This is a very common question NGS users must address for successful de novo genome assembly and there often isn’t a single correct answer. A miscalculation here can easily lead to very slow or stalled assemblies. However, if we make some assumptions on data type and desired coverage, we can come up with a starting point.
Most stringent de novo genome assemblers, like SeqMan NGen, require adequate random-access memory (RAM) to cluster sequence data into contigs. There are several factors that contribute to memory usage, some of which are obvious, like number of reads, and others that are more difficult to estimate, like genome complexity.

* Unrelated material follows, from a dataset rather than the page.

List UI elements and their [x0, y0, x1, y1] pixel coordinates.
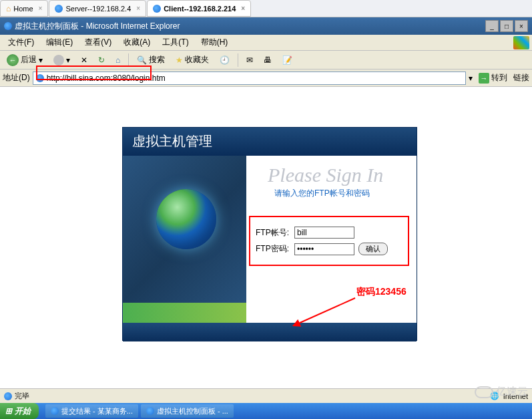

The most important factors include:
- Number of reads
- Genome Size
- Read Length
- Genome Complexity
- Read accuracy
NGS users generally have access to paired-end Illumina data, at least 100bp in length, with at least 50X coverage across the genome.
Based on these assumptions, we downloaded four Illumina 2X100 paired end data sets from the Short Read Archive, for four organisms; E. coli, S. cerevisiae, N. crassa, and C. elegans, and used SeqMan NGen to restrict input reads to obtain 50X coverage prior to assembly. RAM usage was monitored during assembly so that peak max committed memory (physical RAM + disk paging files) could be recorded.
The graph plots memory usage vs. genome size and reveals to us a rough “rule of thumb” that when using “typical” Illumina data at “typical” coverages, 1GB RAM is required for every 1Mbase of genome, a much more linear relationship than expected.